Twenty new participants joined the GeelongPort #BlueCarbonArmy at the former Avalon saltworks (northeast of Corio Bay) to sample saltmarsh communities that are naturally recovering due to the collapse of tidal barriers.
The Avalon region used to have healthy saltmarsh communities. However, in the 1950’s the area was transformed with the installation of barriers to restrict tidal flows and the construction of shallow evaporative salt ponds. Although salt production ceased in the early 2000s and the site has been listed as a conservation reserve, most of the substrate remains bare.
Fortunately, as time passed some of the barriers collapsed allowing the return of tidal flow to some areas. As can be seen from aerial images between 2012 to 2022 the saltmarsh community has been fast to bounce back.
Citizen scientists from GeelongPort helped researchers survey the saltmarsh vegetation and collect soil samples.

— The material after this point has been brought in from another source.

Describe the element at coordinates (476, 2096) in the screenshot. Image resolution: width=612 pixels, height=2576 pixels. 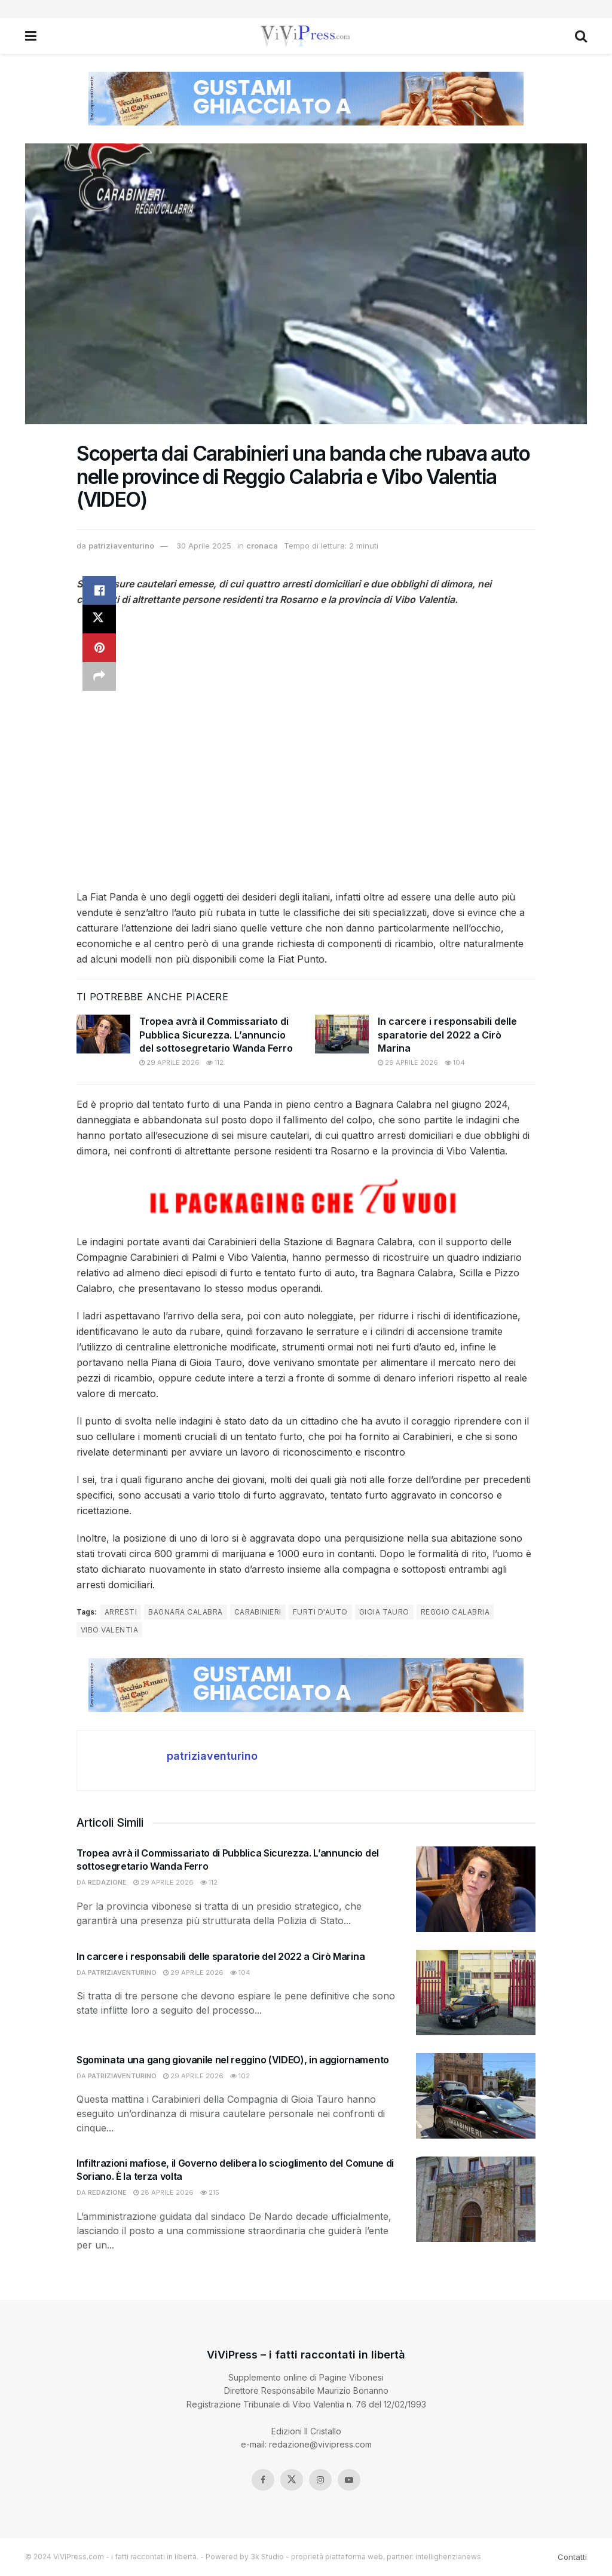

This information will be used to measure carbon additionality (in the plant biomass and soil) at the site due to the arrival of the saltmarsh species and employed to predict the carbon gains from on-ground restoration actions to rehabilitate the entire Avalon Coastal complex.
Saltmarsh ecosystems, similar to mangrove forests and seagrass meadows, have the capacity to serve as natural carbon sinks (and thus, help mitigate climate change) by sequestering carbon and storing it in the sediments for millennial time scales.